Shirley MacLaine delivers an Oscar-nominated-to-be-sure star turn as the ageless, resolute, unquenchable spirit Aurora, who lights up the movie like the radiance of the sky and the shimmering northern lights of her nagging, overconcerned, holier-than-thou a bit, and always the kind of intruding presence that we need in this cruel world of betrayal and careers and selfishness, too often marking and driving the life of America from the Me Decade of the seventies on down.

Aurora, and the movie itself, in fact, is haunted by the death of Emma, played with bravado and spunk and off-the-screen chronic problems in the first Terms of Endearment by Debra Winger, who obviously isn't in the sequel.

Aurora, in this sequel, Evening Star, has to deal with the fallout: the sullen Tommy, the son who feels betrayed by life and cannot stay out of jail, and hates her after losing his mother Emma, and who makes Aurora and her quest to make him love someone again a miserable journey into rejection, as countless trips to the prison make him seem to hate her all the more. We wonder if he blames her for losing his mother or what the genuine bug in Tommy's insides is--we just don't know.

Then there's Juliette Lewis playing Melanie, Emma's daughter, another professional loser with men who cheat, bouncing around with a self-loving fantasizer of male modelhood boyfriend, who drives a borrowed Ferrari and dreams of dragging poor Melanie into victimhood in L.A. in his fantasy of model-turned-actor fame, which ends when Melanie catches him in bed several times with various girlfriends.

Aurora (Shirley MacLaine) is basically a national treasure, a female model of wholeness, who endures the tragic loss of first Emma, then the jailbird rages and wayward resentments of both Tommy (George Newburn) and Melanie (Juliette Lewis), who make her life the kind of challenge every late-model-aged lady of substance, caring and a sense of love, needs, like a tramp like Patsy Carpenter for a friend (Miranda Richardson), who grabs what's left of Aurora's loves and new boyfriend counselor and feel-good, put up a shingle and work out your problems Jerry Bruckner (played by Apollo 13's Bill Paxton), so Aurora, as if she needed it, must also joust and battle this Patsy, who unlike her name is a witch of a rich Texas oil money's divorcee, who's ready for active stealing of any of Aurora's intendeds, due to some hidden resentment that Aurora, not she, got to take care of the two kids Emma left when she died, while in addition Patsy is completely inept with her own kids, who never appear.

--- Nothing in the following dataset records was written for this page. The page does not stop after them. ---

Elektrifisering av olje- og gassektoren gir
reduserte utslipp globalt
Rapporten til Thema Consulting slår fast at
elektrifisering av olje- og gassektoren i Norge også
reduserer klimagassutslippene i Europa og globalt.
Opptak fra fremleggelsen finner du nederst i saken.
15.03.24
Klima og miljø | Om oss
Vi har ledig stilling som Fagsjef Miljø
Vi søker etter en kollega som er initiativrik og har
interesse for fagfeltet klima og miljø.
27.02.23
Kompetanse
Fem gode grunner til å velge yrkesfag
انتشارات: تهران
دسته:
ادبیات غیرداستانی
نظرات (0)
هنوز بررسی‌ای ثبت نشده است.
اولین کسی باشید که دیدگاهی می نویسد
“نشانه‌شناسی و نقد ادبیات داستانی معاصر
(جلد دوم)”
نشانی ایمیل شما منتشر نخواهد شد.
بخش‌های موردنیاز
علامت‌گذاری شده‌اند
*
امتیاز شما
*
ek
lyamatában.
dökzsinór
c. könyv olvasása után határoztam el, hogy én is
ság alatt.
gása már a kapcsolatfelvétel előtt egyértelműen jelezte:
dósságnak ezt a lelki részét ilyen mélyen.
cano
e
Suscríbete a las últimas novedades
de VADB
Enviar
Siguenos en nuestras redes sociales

Evening Star showcases the "abideth earth mother" type (Shirley MacLaine) with a modern twist (Aurora) and gives her a Job-like task of saving the jailbird Tommy and the fly-by-night Melanie, children of her beloved Emma, who desperately need her inside and never ever will admit anything but contempt for poor, organize everyone's life Aurora but her own.

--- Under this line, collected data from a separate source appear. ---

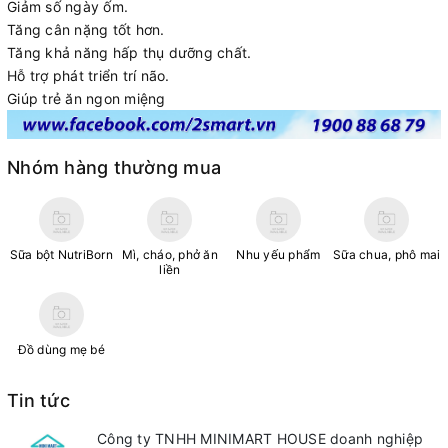
Giảm số ngày ốm.
Tăng cân nặng tốt hơn.
Tăng khả năng hấp thụ dưỡng chất.
Hỗ trợ phát triển trí não.
Giúp trẻ ăn ngon miệng
Nhóm hàng thường mua
Sữa bột NutriBorn
Mì, cháo, phở ăn
Nhu yếu phẩm
Sữa chua, phô mai
liền
Đồ dùng mẹ bé
Tin tức
Công ty TNHH MINIMART HOUSE doanh nghiệp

From Turning Point to Madame Souzatska, Postcards from the Edge to Steel Magnolias, Shirley MacLaine has never uttered an untrue word nor spoken what wasn't deserved, if not always appropriate at the time in her curmudgeonish tell-all way. She embodies sustenance, wit and wiseness that is the best part of women, if not giving an inch in her critical nature, we all know that it stems from love and a caring place. She dazzles us here with power and survival and dignity and resolve, losing the flaky Jerry to barracuda and polished-dressed and bayonet-like nose ready to pounce Patsy, and the love of her life (Jack Nicholson's Garrett), the astronaut in the sky, dancing around instead of with her, now happily married to a young, young girl, reappears to tell her something important.

And look for Marion Ross of Happy Days in a possible Supporting Oscar-worthy turn as Rosie, the housekeeper who isn't afraid to an Aurora whose dissecting honesty is ever-present and who often cares for fixing and cataloguing others' lives while the Rosie in the house, who runs the house, is ignored and uncared-for under the same roof that Aurora tries to patch up her wayward grandkids in. Her spunk was something we didn't see and her depth of feelings not shared in TV-land.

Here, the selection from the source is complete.